**Try it:**
Each line of the material below with the word "آزمون" is to be reported.

Source data below:

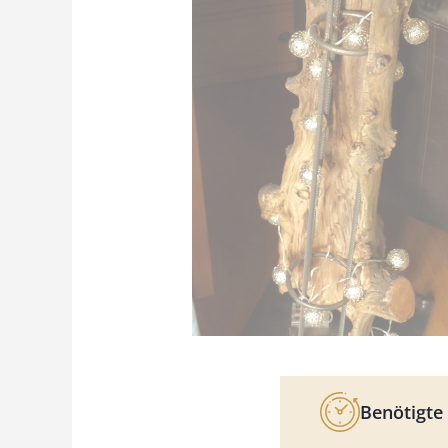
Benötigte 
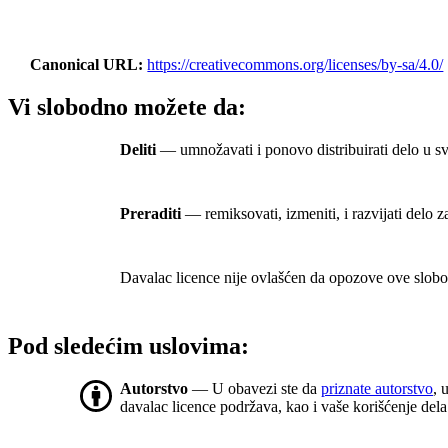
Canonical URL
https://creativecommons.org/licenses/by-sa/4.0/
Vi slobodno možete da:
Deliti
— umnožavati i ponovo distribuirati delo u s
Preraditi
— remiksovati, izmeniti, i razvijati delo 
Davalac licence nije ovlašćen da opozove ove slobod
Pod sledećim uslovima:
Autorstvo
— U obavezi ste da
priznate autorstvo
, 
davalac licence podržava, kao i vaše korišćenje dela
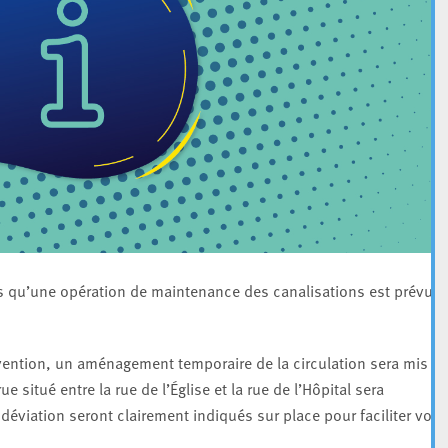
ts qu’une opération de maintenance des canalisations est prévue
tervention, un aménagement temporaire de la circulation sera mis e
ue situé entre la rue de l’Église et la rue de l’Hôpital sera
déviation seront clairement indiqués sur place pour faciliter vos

End of Source data.
Source data below:

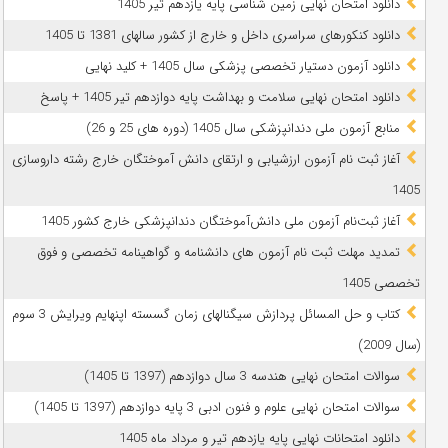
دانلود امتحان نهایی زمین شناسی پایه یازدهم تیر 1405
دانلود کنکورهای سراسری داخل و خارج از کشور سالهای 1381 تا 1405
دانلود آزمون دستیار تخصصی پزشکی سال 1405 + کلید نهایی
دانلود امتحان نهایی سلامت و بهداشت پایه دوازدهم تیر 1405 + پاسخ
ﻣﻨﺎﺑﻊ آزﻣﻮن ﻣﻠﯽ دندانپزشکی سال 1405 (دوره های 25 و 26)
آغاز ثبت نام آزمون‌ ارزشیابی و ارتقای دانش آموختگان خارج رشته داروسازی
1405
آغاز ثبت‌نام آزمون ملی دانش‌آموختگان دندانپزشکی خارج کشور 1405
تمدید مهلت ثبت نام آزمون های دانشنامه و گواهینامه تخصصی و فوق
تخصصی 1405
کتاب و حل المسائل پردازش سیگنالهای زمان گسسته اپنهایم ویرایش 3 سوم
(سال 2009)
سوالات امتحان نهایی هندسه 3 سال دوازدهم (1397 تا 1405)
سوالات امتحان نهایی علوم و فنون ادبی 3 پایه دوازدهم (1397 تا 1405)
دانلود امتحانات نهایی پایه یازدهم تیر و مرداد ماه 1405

End of Source data.

**Exercise output:**
دانلود آزمون دستیار تخصصی پزشکی سال 1405 + کلید نهایی
آغاز ثبت نام آزمون‌ ارزشیابی و ارتقای دانش آموختگان خارج رشته داروسازی
آغاز ثبت‌نام آزمون ملی دانش‌آموختگان دندانپزشکی خارج کشور 1405
تمدید مهلت ثبت نام آزمون های دانشنامه و گواهینامه تخصصی و فوق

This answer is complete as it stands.